● What is expected:
Scan the data below and pick out the lines containing the word "elements".
BEGIN Given records
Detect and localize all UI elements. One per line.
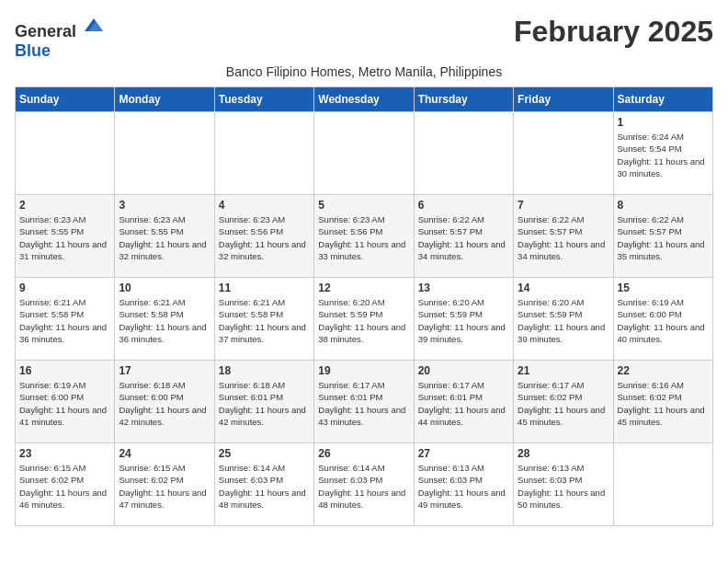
day-info: Sunrise: 6:20 AM Sunset: 5:59 PM Dayligh…: [418, 296, 509, 345]
page: General Blue February 2025 Banco Filipin…: [0, 0, 728, 534]
day-info: Sunrise: 6:18 AM Sunset: 6:01 PM Dayligh…: [219, 379, 310, 428]
day-info: Sunrise: 6:21 AM Sunset: 5:58 PM Dayligh…: [219, 296, 310, 345]
day-number: 5: [318, 199, 409, 212]
day-info: Sunrise: 6:23 AM Sunset: 5:55 PM Dayligh…: [19, 213, 110, 262]
calendar-table: SundayMondayTuesdayWednesdayThursdayFrid…: [15, 86, 713, 526]
day-info: Sunrise: 6:16 AM Sunset: 6:02 PM Dayligh…: [618, 379, 709, 428]
day-cell: 18Sunrise: 6:18 AM Sunset: 6:01 PM Dayli…: [214, 361, 313, 443]
day-cell: [613, 443, 712, 526]
day-cell: 13Sunrise: 6:20 AM Sunset: 5:59 PM Dayli…: [414, 278, 513, 361]
day-info: Sunrise: 6:19 AM Sunset: 6:00 PM Dayligh…: [19, 379, 110, 428]
day-cell: 25Sunrise: 6:14 AM Sunset: 6:03 PM Dayli…: [214, 443, 313, 526]
day-info: Sunrise: 6:23 AM Sunset: 5:56 PM Dayligh…: [318, 213, 409, 262]
day-cell: 12Sunrise: 6:20 AM Sunset: 5:59 PM Dayli…: [314, 278, 414, 361]
day-cell: 20Sunrise: 6:17 AM Sunset: 6:01 PM Dayli…: [414, 361, 513, 443]
day-info: Sunrise: 6:24 AM Sunset: 5:54 PM Dayligh…: [618, 131, 709, 179]
day-number: 9: [19, 282, 110, 294]
day-number: 10: [119, 282, 210, 294]
day-number: 1: [618, 116, 709, 129]
day-number: 12: [318, 282, 409, 294]
logo-general: General: [15, 22, 76, 40]
header-day-friday: Friday: [514, 87, 613, 112]
day-cell: 23Sunrise: 6:15 AM Sunset: 6:02 PM Dayli…: [16, 443, 115, 526]
day-number: 15: [618, 282, 709, 294]
logo: General Blue: [15, 15, 105, 61]
day-info: Sunrise: 6:22 AM Sunset: 5:57 PM Dayligh…: [618, 213, 709, 262]
day-number: 20: [418, 364, 509, 377]
month-title: February 2025: [514, 15, 713, 49]
day-cell: 26Sunrise: 6:14 AM Sunset: 6:03 PM Dayli…: [314, 443, 414, 526]
logo-content: General Blue: [15, 15, 105, 61]
day-cell: 11Sunrise: 6:21 AM Sunset: 5:58 PM Dayli…: [214, 278, 313, 361]
week-row-3: 9Sunrise: 6:21 AM Sunset: 5:58 PM Daylig…: [16, 278, 713, 361]
day-info: Sunrise: 6:15 AM Sunset: 6:02 PM Dayligh…: [19, 462, 110, 511]
week-row-5: 23Sunrise: 6:15 AM Sunset: 6:02 PM Dayli…: [16, 443, 713, 526]
day-number: 22: [618, 364, 709, 377]
day-info: Sunrise: 6:15 AM Sunset: 6:02 PM Dayligh…: [119, 462, 210, 511]
day-cell: [414, 112, 513, 195]
day-number: 21: [518, 364, 609, 377]
day-cell: 5Sunrise: 6:23 AM Sunset: 5:56 PM Daylig…: [314, 195, 414, 278]
day-cell: 28Sunrise: 6:13 AM Sunset: 6:03 PM Dayli…: [514, 443, 613, 526]
logo-icon: [83, 15, 105, 37]
day-info: Sunrise: 6:18 AM Sunset: 6:00 PM Dayligh…: [119, 379, 210, 428]
week-row-4: 16Sunrise: 6:19 AM Sunset: 6:00 PM Dayli…: [16, 361, 713, 443]
header-day-tuesday: Tuesday: [214, 87, 313, 112]
logo-blue: Blue: [15, 41, 51, 60]
day-info: Sunrise: 6:20 AM Sunset: 5:59 PM Dayligh…: [318, 296, 409, 345]
day-cell: 4Sunrise: 6:23 AM Sunset: 5:56 PM Daylig…: [214, 195, 313, 278]
day-info: Sunrise: 6:13 AM Sunset: 6:03 PM Dayligh…: [518, 462, 609, 511]
day-cell: [314, 112, 414, 195]
day-info: Sunrise: 6:14 AM Sunset: 6:03 PM Dayligh…: [219, 462, 310, 511]
day-info: Sunrise: 6:13 AM Sunset: 6:03 PM Dayligh…: [418, 462, 509, 511]
day-cell: [115, 112, 214, 195]
day-number: 8: [618, 199, 709, 212]
day-number: 13: [418, 282, 509, 294]
day-number: 25: [219, 447, 310, 460]
day-cell: 15Sunrise: 6:19 AM Sunset: 6:00 PM Dayli…: [613, 278, 712, 361]
week-row-2: 2Sunrise: 6:23 AM Sunset: 5:55 PM Daylig…: [16, 195, 713, 278]
day-number: 16: [19, 364, 110, 377]
day-cell: 17Sunrise: 6:18 AM Sunset: 6:00 PM Dayli…: [115, 361, 214, 443]
day-cell: 7Sunrise: 6:22 AM Sunset: 5:57 PM Daylig…: [514, 195, 613, 278]
day-info: Sunrise: 6:17 AM Sunset: 6:01 PM Dayligh…: [418, 379, 509, 428]
day-number: 6: [418, 199, 509, 212]
header-day-monday: Monday: [115, 87, 214, 112]
calendar-header-row: SundayMondayTuesdayWednesdayThursdayFrid…: [16, 87, 713, 112]
day-number: 2: [19, 199, 110, 212]
header-day-thursday: Thursday: [414, 87, 513, 112]
week-row-1: 1Sunrise: 6:24 AM Sunset: 5:54 PM Daylig…: [16, 112, 713, 195]
day-cell: 1Sunrise: 6:24 AM Sunset: 5:54 PM Daylig…: [613, 112, 712, 195]
day-number: 14: [518, 282, 609, 294]
day-number: 3: [119, 199, 210, 212]
header-day-saturday: Saturday: [613, 87, 712, 112]
day-cell: 8Sunrise: 6:22 AM Sunset: 5:57 PM Daylig…: [613, 195, 712, 278]
day-cell: 9Sunrise: 6:21 AM Sunset: 5:58 PM Daylig…: [16, 278, 115, 361]
day-number: 17: [119, 364, 210, 377]
day-number: 11: [219, 282, 310, 294]
day-cell: 22Sunrise: 6:16 AM Sunset: 6:02 PM Dayli…: [613, 361, 712, 443]
day-cell: [214, 112, 313, 195]
day-number: 24: [119, 447, 210, 460]
day-cell: 21Sunrise: 6:17 AM Sunset: 6:02 PM Dayli…: [514, 361, 613, 443]
day-number: 23: [19, 447, 110, 460]
day-number: 26: [318, 447, 409, 460]
day-info: Sunrise: 6:23 AM Sunset: 5:56 PM Dayligh…: [219, 213, 310, 262]
day-info: Sunrise: 6:14 AM Sunset: 6:03 PM Dayligh…: [318, 462, 409, 511]
day-number: 4: [219, 199, 310, 212]
day-cell: 16Sunrise: 6:19 AM Sunset: 6:00 PM Dayli…: [16, 361, 115, 443]
day-info: Sunrise: 6:23 AM Sunset: 5:55 PM Dayligh…: [119, 213, 210, 262]
day-info: Sunrise: 6:17 AM Sunset: 6:02 PM Dayligh…: [518, 379, 609, 428]
day-info: Sunrise: 6:19 AM Sunset: 6:00 PM Dayligh…: [618, 296, 709, 345]
day-cell: 19Sunrise: 6:17 AM Sunset: 6:01 PM Dayli…: [314, 361, 414, 443]
day-cell: 2Sunrise: 6:23 AM Sunset: 5:55 PM Daylig…: [16, 195, 115, 278]
header-day-wednesday: Wednesday: [314, 87, 414, 112]
day-info: Sunrise: 6:22 AM Sunset: 5:57 PM Dayligh…: [418, 213, 509, 262]
day-number: 19: [318, 364, 409, 377]
day-info: Sunrise: 6:20 AM Sunset: 5:59 PM Dayligh…: [518, 296, 609, 345]
day-info: Sunrise: 6:21 AM Sunset: 5:58 PM Dayligh…: [119, 296, 210, 345]
day-info: Sunrise: 6:17 AM Sunset: 6:01 PM Dayligh…: [318, 379, 409, 428]
day-cell: 27Sunrise: 6:13 AM Sunset: 6:03 PM Dayli…: [414, 443, 513, 526]
day-cell: [514, 112, 613, 195]
day-cell: 14Sunrise: 6:20 AM Sunset: 5:59 PM Dayli…: [514, 278, 613, 361]
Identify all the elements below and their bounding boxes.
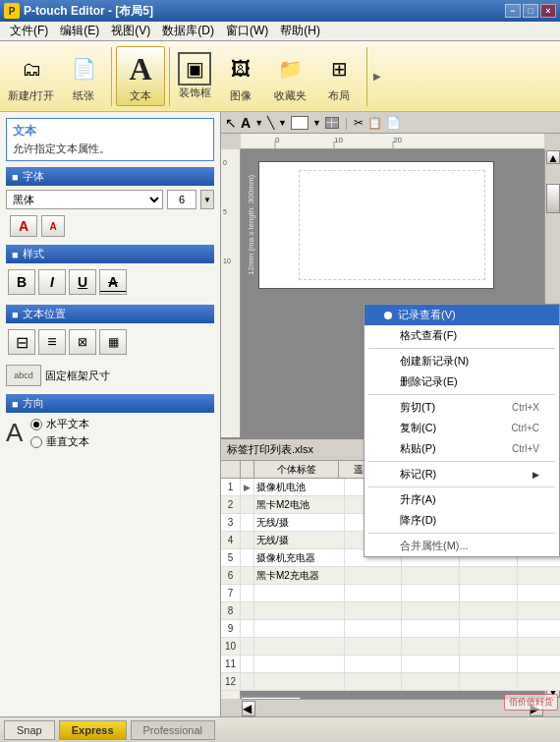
END Given records
● Result below:
Detect and localize all UI elements. One per line.
Identify all the elements below and their bounding boxes.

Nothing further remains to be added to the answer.